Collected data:

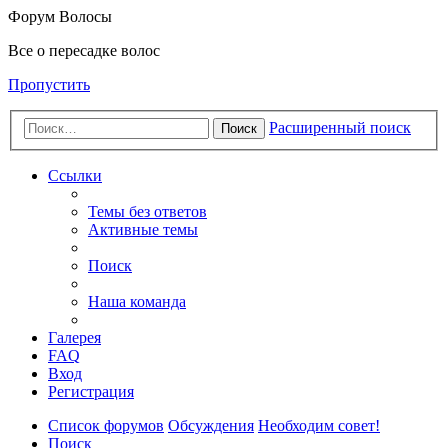
Форум Волосы
Все о пересадке волос
Пропустить
Расширенный поиск
Поиск
Ссылки
Темы без ответов
Активные темы
Поиск
Наша команда
Галерея
FAQ
Вход
Регистрация
Список форумов
Обсуждения
Необходим совет!
Поиск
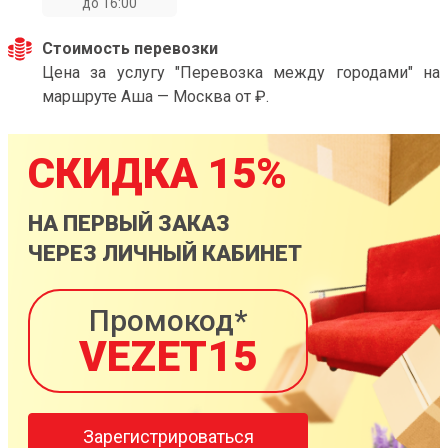
до 16:00
Стоимость перевозки
Цена за услугу "Перевозка между городами" на
маршруте Аша — Москва от ₽.
СКИДКА 15%
НА ПЕРВЫЙ ЗАКАЗ
ЧЕРЕЗ ЛИЧНЫЙ КАБИНЕТ
Промокод*
VEZET15
Зарегистрироваться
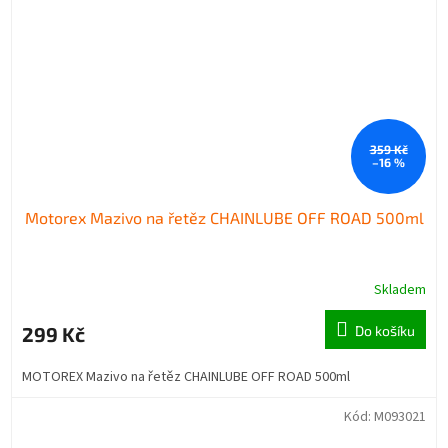
359 Kč
–16 %
Motorex Mazivo na řetěz CHAINLUBE OFF ROAD 500ml
Skladem
299 Kč
Do košíku
MOTOREX Mazivo na řetěz CHAINLUBE OFF ROAD 500ml
Kód:
M093021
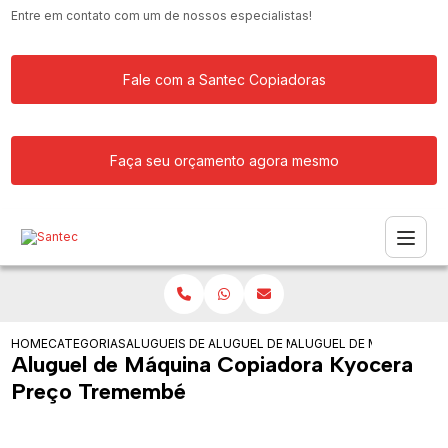
Entre em contato com um de nossos especialistas!
Fale com a Santec Copiadoras
Faça seu orçamento agora mesmo
HOME
CATEGORIAS
ALUGUEIS DE COPIADORAS
ALUGUEL DE MAQUINA COPIADORA
ALUGUEL DE MAQUINA C
Aluguel de Máquina Copiadora Kyocera
Preço Tremembé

EXERCISE BRIEF:
All that should appear in the response is the run of lines from the one with "Расширенный поиск" through the final line of the records, restated exactly, with pictures omitted.

ANSWER AREA:
Расширенный поиск
Поиск
Ссылки
Темы без ответов
Активные темы
Поиск
Наша команда
Галерея
FAQ
Вход
Регистрация
Список форумов
Обсуждения
Необходим совет!
Поиск
до 16:00
Стоимость перевозки
Цена за услугу "Перевозка между городами" на
маршруте Аша — Москва от ₽.
СКИДКА 15%
НА ПЕРВЫЙ ЗАКАЗ
ЧЕРЕЗ ЛИЧНЫЙ КАБИНЕТ
Промокод*
VEZET15
Зарегистрироваться
359 Kč
–16 %
Motorex Mazivo na řetěz CHAINLUBE OFF ROAD 500ml
Skladem
299 Kč
Do košíku
MOTOREX Mazivo na řetěz CHAINLUBE OFF ROAD 500ml
Kód:
M093021
Entre em contato com um de nossos especialistas!
Fale com a Santec Copiadoras
Faça seu orçamento agora mesmo
HOME
CATEGORIAS
ALUGUEIS DE COPIADORAS
ALUGUEL DE MAQUINA COPIADORA
ALUGUEL DE MAQUINA C
Aluguel de Máquina Copiadora Kyocera
Preço Tremembé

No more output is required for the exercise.